Leaving the images aside, print every record in the material exactly.

BEGIN

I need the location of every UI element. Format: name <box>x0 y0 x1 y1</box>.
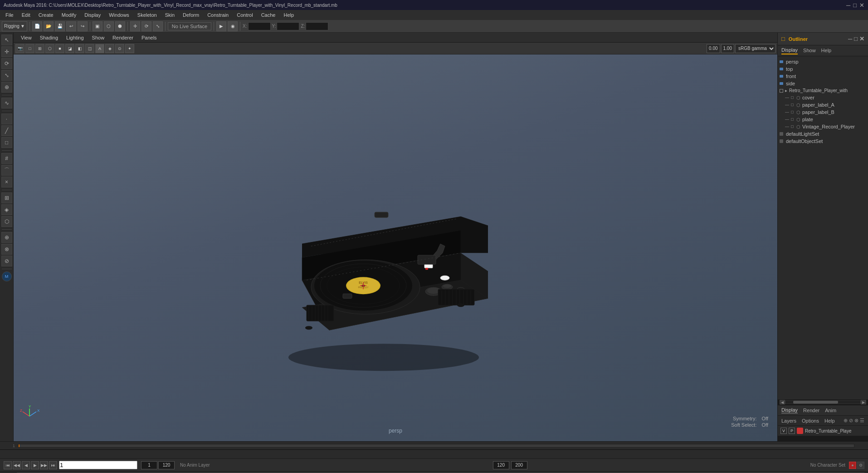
subtab-options[interactable]: Options <box>802 418 819 424</box>
dp-tab-render[interactable]: Render <box>803 408 819 413</box>
vp-menu-panels[interactable]: Panels <box>138 34 161 41</box>
outliner-tab-help[interactable]: Help <box>821 48 832 54</box>
outliner-item-paper-b[interactable]: — ⬡ paper_label_B <box>778 108 868 116</box>
close-button[interactable]: ✕ <box>859 2 864 9</box>
scroll-right-btn[interactable]: ▶ <box>861 400 866 404</box>
outliner-tab-show[interactable]: Show <box>803 48 816 54</box>
vp-shade-wire[interactable]: ◪ <box>65 44 74 53</box>
outliner-minimize-btn[interactable]: ─ <box>848 35 852 42</box>
menu-edit[interactable]: Edit <box>18 11 34 19</box>
menu-modify[interactable]: Modify <box>58 11 80 19</box>
goto-end-btn[interactable]: ⏭ <box>49 461 57 469</box>
maximize-button[interactable]: □ <box>853 2 857 9</box>
vp-camera-btn[interactable]: 📷 <box>15 44 24 53</box>
x-input[interactable] <box>248 22 271 30</box>
move-manipulator[interactable]: ✛ <box>1 46 12 57</box>
y-input[interactable] <box>277 22 299 30</box>
quick-sel-btn[interactable]: ⊕ <box>1 232 12 243</box>
minimize-button[interactable]: ─ <box>846 2 850 9</box>
outliner-item-side[interactable]: side <box>778 80 868 87</box>
dp-tab-anim[interactable]: Anim <box>825 408 836 413</box>
outliner-tab-display[interactable]: Display <box>781 47 798 54</box>
select-tool[interactable]: ↖ <box>1 34 12 45</box>
vp-smooth-shade[interactable]: ■ <box>55 44 64 53</box>
outliner-item-cover[interactable]: — ⬡ cover <box>778 94 868 101</box>
rigging-dropdown[interactable]: Rigging ▼ <box>2 21 27 31</box>
outliner-body[interactable]: persp top front side <box>778 56 868 399</box>
paint-tool-button[interactable]: ⬢ <box>115 21 125 31</box>
scale-tool-button[interactable]: ⤡ <box>153 21 163 31</box>
3d-viewport[interactable]: X Z Y <box>14 54 777 441</box>
menu-file[interactable]: File <box>2 11 17 19</box>
vertex-tool[interactable]: · <box>1 113 12 124</box>
sculpt-btn[interactable]: ⊘ <box>1 256 12 266</box>
vp-texture[interactable]: ◧ <box>75 44 84 53</box>
vp-grid-view[interactable]: ⊞ <box>35 44 44 53</box>
rotate-tool-button[interactable]: ⟳ <box>141 21 151 31</box>
outliner-scroll-thumb[interactable] <box>793 401 838 404</box>
vp-menu-view[interactable]: View <box>17 34 35 41</box>
layer-icon-4[interactable]: ☰ <box>860 418 864 424</box>
undo-button[interactable]: ↩ <box>66 21 76 31</box>
layer-icon-2[interactable]: ⊘ <box>849 418 853 424</box>
timeline-track[interactable] <box>0 449 868 458</box>
outliner-item-plate[interactable]: — ⬡ plate <box>778 116 868 123</box>
play-fwd-btn[interactable]: ▶ <box>31 461 39 469</box>
playhead[interactable] <box>19 444 20 447</box>
menu-cache[interactable]: Cache <box>258 11 279 19</box>
vp-single-view[interactable]: □ <box>25 44 34 53</box>
settings-btn[interactable]: ⚙ <box>857 462 864 469</box>
outliner-header-controls[interactable]: ─ □ ✕ <box>848 35 864 42</box>
render-button[interactable]: ▶ <box>216 21 226 31</box>
vp-menu-shading[interactable]: Shading <box>36 34 62 41</box>
range-end2-input[interactable] <box>493 461 509 469</box>
face-tool[interactable]: □ <box>1 137 12 148</box>
display-panel-scrollbar[interactable] <box>778 436 868 441</box>
outliner-hscrollbar[interactable]: ◀ ▶ <box>778 399 868 405</box>
outliner-item-vintage[interactable]: — ⬡ Vintage_Record_Player <box>778 123 868 130</box>
menu-constrain[interactable]: Constrain <box>204 11 232 19</box>
menu-skin[interactable]: Skin <box>161 11 178 19</box>
layer-p-toggle[interactable]: P <box>789 428 795 434</box>
snap-grid[interactable]: # <box>1 153 12 164</box>
outliner-scroll-track[interactable] <box>785 400 861 404</box>
current-frame-input[interactable] <box>59 461 137 469</box>
range-start-input[interactable] <box>141 461 157 469</box>
select-tool-button[interactable]: ▣ <box>93 21 102 31</box>
vp-menu-show[interactable]: Show <box>88 34 108 41</box>
snap-curve[interactable]: ⌒ <box>1 165 12 176</box>
lasso-tool-button[interactable]: ⬡ <box>104 21 114 31</box>
menu-control[interactable]: Control <box>233 11 256 19</box>
move-tool-button[interactable]: ✛ <box>130 21 140 31</box>
vp-wireframe[interactable]: ⬡ <box>45 44 54 53</box>
display-layer-btn[interactable]: ⊞ <box>1 192 12 203</box>
new-button[interactable]: 📄 <box>32 21 42 31</box>
color-space-select[interactable]: sRGB gamma <box>735 44 775 53</box>
open-button[interactable]: 📂 <box>44 21 54 31</box>
outliner-item-retro-group[interactable]: ▸ Retro_Turntable_Player_with <box>778 87 868 94</box>
scale-manipulator[interactable]: ⤡ <box>1 70 12 81</box>
outliner-item-front[interactable]: front <box>778 73 868 80</box>
subtab-layers[interactable]: Layers <box>781 418 796 424</box>
menu-display[interactable]: Display <box>81 11 104 19</box>
ipr-button[interactable]: ◉ <box>228 21 238 31</box>
vp-menu-renderer[interactable]: Renderer <box>109 34 137 41</box>
menu-deform[interactable]: Deform <box>179 11 203 19</box>
step-fwd-btn[interactable]: ▶▶ <box>40 461 48 469</box>
paint-effects-btn[interactable]: ⊗ <box>1 244 12 255</box>
scroll-left-btn[interactable]: ◀ <box>780 400 785 404</box>
step-back-btn[interactable]: ◀◀ <box>13 461 21 469</box>
goto-start-btn[interactable]: ⏮ <box>4 461 12 469</box>
vp-menu-lighting[interactable]: Lighting <box>63 34 88 41</box>
auto-key-btn[interactable]: ● <box>849 462 856 469</box>
universal-manipulator[interactable]: ⊕ <box>1 82 12 93</box>
vp-ambient[interactable]: A <box>95 44 104 53</box>
outliner-item-top[interactable]: top <box>778 65 868 73</box>
range-max-input[interactable] <box>511 461 527 469</box>
range-end-input[interactable] <box>158 461 175 469</box>
hypershade-btn[interactable]: ⬡ <box>1 216 12 227</box>
outliner-item-paper-a[interactable]: — ⬡ paper_label_A <box>778 101 868 108</box>
vp-shadows[interactable]: ◈ <box>105 44 114 53</box>
redo-button[interactable]: ↪ <box>78 21 88 31</box>
vp-backface[interactable]: ◫ <box>85 44 94 53</box>
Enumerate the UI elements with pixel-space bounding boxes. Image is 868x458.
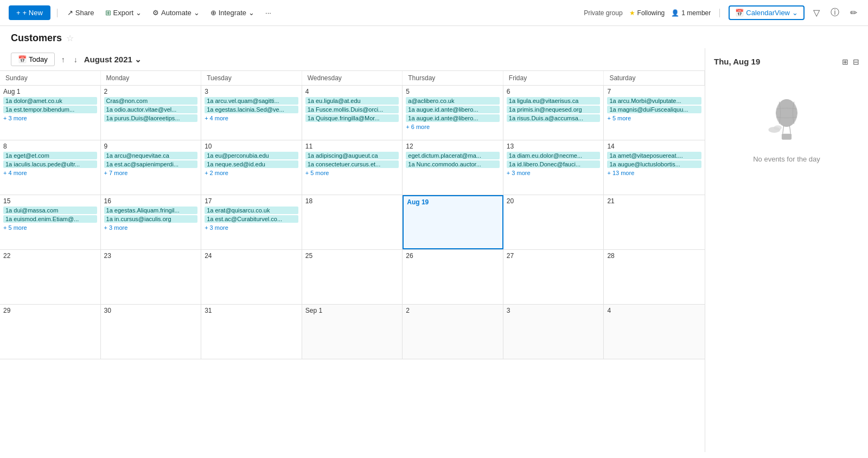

END

Answer to the problem:
I need the location of every UI element. Format: name <box>x0 y0 x1 y1</box>.
subtab-options[interactable]: Options <box>802 418 819 424</box>
dp-tab-render[interactable]: Render <box>803 408 819 413</box>
vp-menu-panels[interactable]: Panels <box>138 34 161 41</box>
outliner-tab-help[interactable]: Help <box>821 48 832 54</box>
outliner-item-paper-b[interactable]: — ⬡ paper_label_B <box>778 108 868 116</box>
close-button[interactable]: ✕ <box>859 2 864 9</box>
scroll-right-btn[interactable]: ▶ <box>861 400 866 404</box>
outliner-tab-show[interactable]: Show <box>803 48 816 54</box>
vp-shade-wire[interactable]: ◪ <box>65 44 74 53</box>
outliner-minimize-btn[interactable]: ─ <box>848 35 852 42</box>
menu-edit[interactable]: Edit <box>18 11 34 19</box>
menu-modify[interactable]: Modify <box>58 11 80 19</box>
goto-end-btn[interactable]: ⏭ <box>49 461 57 469</box>
maximize-button[interactable]: □ <box>853 2 857 9</box>
vp-camera-btn[interactable]: 📷 <box>15 44 24 53</box>
x-input[interactable] <box>248 22 271 30</box>
move-manipulator[interactable]: ✛ <box>1 46 12 57</box>
y-input[interactable] <box>277 22 299 30</box>
quick-sel-btn[interactable]: ⊕ <box>1 232 12 243</box>
minimize-button[interactable]: ─ <box>846 2 850 9</box>
outliner-item-side[interactable]: side <box>778 80 868 87</box>
dp-tab-anim[interactable]: Anim <box>825 408 836 413</box>
outliner-tab-display[interactable]: Display <box>781 47 798 54</box>
select-tool[interactable]: ↖ <box>1 34 12 45</box>
vp-smooth-shade[interactable]: ■ <box>55 44 64 53</box>
outliner-item-cover[interactable]: — ⬡ cover <box>778 94 868 101</box>
rigging-dropdown[interactable]: Rigging ▼ <box>2 21 27 31</box>
outliner-body[interactable]: persp top front side <box>778 56 868 399</box>
paint-tool-button[interactable]: ⬢ <box>115 21 125 31</box>
scale-tool-button[interactable]: ⤡ <box>153 21 163 31</box>
3d-viewport[interactable]: X Z Y <box>14 54 777 441</box>
menu-file[interactable]: File <box>2 11 17 19</box>
vertex-tool[interactable]: · <box>1 113 12 124</box>
sculpt-btn[interactable]: ⊘ <box>1 256 12 266</box>
vp-texture[interactable]: ◧ <box>75 44 84 53</box>
vp-grid-view[interactable]: ⊞ <box>35 44 44 53</box>
rotate-tool-button[interactable]: ⟳ <box>141 21 151 31</box>
outliner-scroll-thumb[interactable] <box>793 401 838 404</box>
vp-menu-view[interactable]: View <box>17 34 35 41</box>
layer-icon-4[interactable]: ☰ <box>860 418 864 424</box>
undo-button[interactable]: ↩ <box>66 21 76 31</box>
layer-icon-2[interactable]: ⊘ <box>849 418 853 424</box>
timeline-track[interactable] <box>0 449 868 458</box>
outliner-item-plate[interactable]: — ⬡ plate <box>778 116 868 123</box>
play-fwd-btn[interactable]: ▶ <box>31 461 39 469</box>
playhead[interactable] <box>19 444 20 447</box>
menu-cache[interactable]: Cache <box>258 11 279 19</box>
vp-single-view[interactable]: □ <box>25 44 34 53</box>
settings-btn[interactable]: ⚙ <box>857 462 864 469</box>
outliner-header-controls[interactable]: ─ □ ✕ <box>848 35 864 42</box>
render-button[interactable]: ▶ <box>216 21 226 31</box>
vp-menu-shading[interactable]: Shading <box>36 34 62 41</box>
range-end2-input[interactable] <box>493 461 509 469</box>
face-tool[interactable]: □ <box>1 137 12 148</box>
display-panel-scrollbar[interactable] <box>778 436 868 441</box>
outliner-hscrollbar[interactable]: ◀ ▶ <box>778 399 868 405</box>
outliner-item-vintage[interactable]: — ⬡ Vintage_Record_Player <box>778 123 868 130</box>
menu-constrain[interactable]: Constrain <box>204 11 232 19</box>
menu-skin[interactable]: Skin <box>161 11 178 19</box>
layer-p-toggle[interactable]: P <box>789 428 795 434</box>
snap-grid[interactable]: # <box>1 153 12 164</box>
outliner-scroll-track[interactable] <box>785 400 861 404</box>
current-frame-input[interactable] <box>59 461 137 469</box>
range-start-input[interactable] <box>141 461 157 469</box>
select-tool-button[interactable]: ▣ <box>93 21 102 31</box>
vp-menu-show[interactable]: Show <box>88 34 108 41</box>
snap-curve[interactable]: ⌒ <box>1 165 12 176</box>
lasso-tool-button[interactable]: ⬡ <box>104 21 114 31</box>
menu-control[interactable]: Control <box>233 11 256 19</box>
move-tool-button[interactable]: ✛ <box>130 21 140 31</box>
vp-wireframe[interactable]: ⬡ <box>45 44 54 53</box>
display-layer-btn[interactable]: ⊞ <box>1 192 12 203</box>
new-button[interactable]: 📄 <box>32 21 42 31</box>
color-space-select[interactable]: sRGB gamma <box>735 44 775 53</box>
open-button[interactable]: 📂 <box>44 21 54 31</box>
outliner-item-retro-group[interactable]: ▸ Retro_Turntable_Player_with <box>778 87 868 94</box>
scale-manipulator[interactable]: ⤡ <box>1 70 12 81</box>
outliner-item-front[interactable]: front <box>778 73 868 80</box>
subtab-layers[interactable]: Layers <box>781 418 796 424</box>
menu-display[interactable]: Display <box>81 11 104 19</box>
ipr-button[interactable]: ◉ <box>228 21 238 31</box>
vp-menu-renderer[interactable]: Renderer <box>109 34 137 41</box>
menu-deform[interactable]: Deform <box>179 11 203 19</box>
step-fwd-btn[interactable]: ▶▶ <box>40 461 48 469</box>
paint-effects-btn[interactable]: ⊗ <box>1 244 12 255</box>
scroll-left-btn[interactable]: ◀ <box>780 400 785 404</box>
step-back-btn[interactable]: ◀◀ <box>13 461 21 469</box>
goto-start-btn[interactable]: ⏮ <box>4 461 12 469</box>
vp-menu-lighting[interactable]: Lighting <box>63 34 88 41</box>
auto-key-btn[interactable]: ● <box>849 462 856 469</box>
universal-manipulator[interactable]: ⊕ <box>1 82 12 93</box>
vp-ambient[interactable]: A <box>95 44 104 53</box>
outliner-item-top[interactable]: top <box>778 65 868 73</box>
range-max-input[interactable] <box>511 461 527 469</box>
range-end-input[interactable] <box>158 461 175 469</box>
hypershade-btn[interactable]: ⬡ <box>1 216 12 227</box>
outliner-item-paper-a[interactable]: — ⬡ paper_label_A <box>778 101 868 108</box>
vp-shadows[interactable]: ◈ <box>105 44 114 53</box>
redo-button[interactable]: ↪ <box>78 21 88 31</box>
vp-backface[interactable]: ◫ <box>85 44 94 53</box>
Enumerate the UI elements with pixel-space bounding boxes. Image is 868x458.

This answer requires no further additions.